- Bank of England to hike rates again Thursday
- But will gift GBP a one-way ticket lower say analysts
- GBP sentiment is already poor
- Potentially allowing for a relief rally
- Especially if Bank says economic outlook has improved
- Since energy cap announcements
Image © Adobe Images
"Since the start of the Russia-Ukraine war, GBP has weakened after every BoE meeting, against the UK's stagflation backdrop," says Themistoklis Fiotakis, Head of FX Research at Barclays.
The observation is a sobering reminder for long-suffering holders of the UK currency who have seen their international purchasing power slide through the course of 2022, as it comes just hours before the Bank's September policy decision.
Money markets show investors are pricing a 75 basis point hike as they demand more forceful action by the Bank on UK inflation; they are priced for a further 125 basis points over the two remaining meetings of 2022.
But disappointment is likely, according to Fiotakis, "we expect the BoE to hike 50bp at the upcoming 22 September meeting, with a clear dovish tilt".
Such an outcome would be the now-familiar response of a central bank long accused by economists of being 'behind the curve' on inflation.
Pound exchange rates would likely respond by falling and extending their steady decline.
"An under-delivery to market pricing, or a dovish tilt already at this meeting – for instance, a split vote by the MPC – would see rate expectations lowered and GBP underperform," he adds.
Above: The Monetary Policy Committee holds an inherently 'dovish' bias.
The Pound to Euro exchange rate has fallen 3.75% in 2022, with 1.1435 seen at the time of writing, meaning bank account transfers are done at approximately 1.12 according to our data, meanwhile specialist payment providers are seen offering rates around 1.14.
But Barclays says the British Pound would rise if the Bank hiked by an increment above what markets are expecting, implying a 100bp move would have the shock factor to send Sterling higher.
To shore up the Pound, Barclays says a sizeable hike would be needed to make UK monetary assets more attractive to international investors.

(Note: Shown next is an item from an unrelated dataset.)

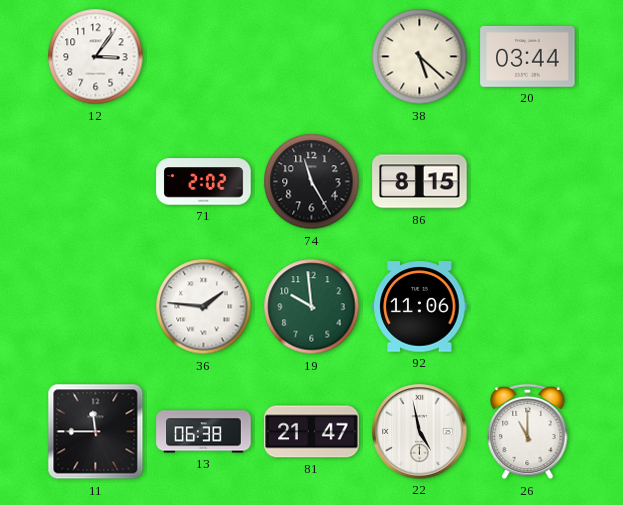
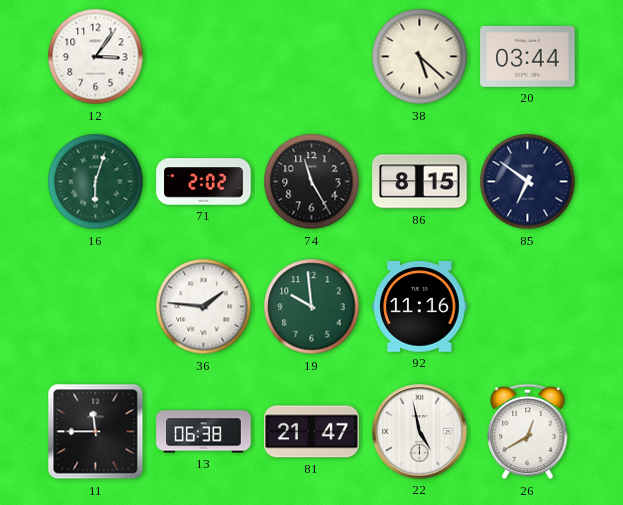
16: none -> 6:03
85: none -> 6:51
92: 11:06 -> 11:16
26: 11:00 -> 12:40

Like other similar countries, the UK faces a terms of trade shock in the post-Ukraine war period as its import costs surge amongst rising energy prices.
Given the government of Liz Truss has opted to spend more to mitigate the impact, Barclays says what happens to the Pound is largely in the remit of the Bank of England.
As the UK's monetary authority, the Bank can:
1) tighten policy more to raise savings, reduce external funding needs and anchor prices; or
2) tighten less to protect demand and allow FX depreciation to boost savings and moderate external funding needs.
"How the shock is split between demand damage and exchange rate weakness is a policy choice," says Fiotakis.
A below-consensus 50bp hike therefore looks to be an outcome that would spell certain decline for the Pound.
Heading into Thursday's update sentiment towards Sterling is near rock bottom, as such the prospect of a post-decision rebound cannot be ruled out.
This would likely be the case were the Bank to hike 75bp, thereby meeting market expectations, and inviting a classic 'buy the fact' knee-jerk response.
It is also possible the market takes some cheer from any suggestions by the Bank the UK economic outlook as improved since the government announced energy price caps for both households and businesses.
After all, it's been the Bank's recent forecasts that have been more of a weight on Sterling than the actual interest rate decisions.
"As soon as the BoE’s forecasts hit the wire, surprising markets by the Bank’s grim outlook for higher inflation and lower growth in the UK, GBP would start to sell off," says Fiotakis.
The Bank could also acknowledge the peak in inflation would likely be lower than they thought at the time of August's Monetary Policy Report.
Economists have slashed their forecasts for the peak in UK inflation as the government's energy price caps will lower the contribution of energy price rises.
In August the Bank had forecast a peak of 13% in inflation for October, but they will have to signal a revision lower.
They also forecasted a multi-month recession starting at year-end, but with inflation set to come in lower a mechanical uplift to growth is expected.
Such outcomes could push back against uncompromising investor pessimism and spark a relief-style short-term rally.